ERIC Number: ED240227
Record Type: RIE
Publication Date: 1982-Mar-26
Reference Count: 0
Making Higher Education Accessible to Young Workers and Peasants: The Soviet Historical Experience.
Onushkin, V.; Zubkov, V.
This report details the history of making higher education available to young workers and peasants in the USSR since the October Revolution of 1917. The paper is organized into six sections. The first section introduces the paper and outlines the educational system in the Soviet Union, especially the types of higher educational institutions. The second section explains how illiteracy was eradicated in the USSR during the 1920s and 1930s--a necessary prelude to making higher education accessible to young workers and peasants.

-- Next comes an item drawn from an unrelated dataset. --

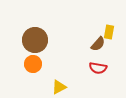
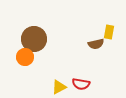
brown circle: moved 1 px left, 1 px up
brown semicircle: moved 2 px left; rotated 35 degrees clockwise
orange circle: moved 8 px left, 7 px up
red semicircle: moved 17 px left, 16 px down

In the third and fourth sections, the history of preparing young workers and peasants specifically for higher education is narrated, with emphasis on factory schools, houses for the communist education of youth, and the "workers' faculties," which were created and flourished during the 1920s to 1940s. The final two sections of the report explain what has been done from the end of World War II to the present to help poor youth gain access to higher education, such as providing access to preparatory departments of higher schools and other forms of preparation and selecting school leavers for admission to higher schools (universities). (KC)
Descriptors: Access to Education, Admission Criteria, College Admission, Educational History, Educational Philosophy, Equal Education, External Degree Programs, Free Education, Higher Education, Labor Education, Lower Class, Open Enrollment, Residential Colleges, Residential Programs, Rural Education, Rural Youth, Working Class
Publication Type: Information Analyses; Opinion Papers
Education Level: N/A
Authoring Institution: United Nations Educational, Scientific, and Cultural Organization, Paris (France). Div. of Literacy, Adult Education and Rural Development.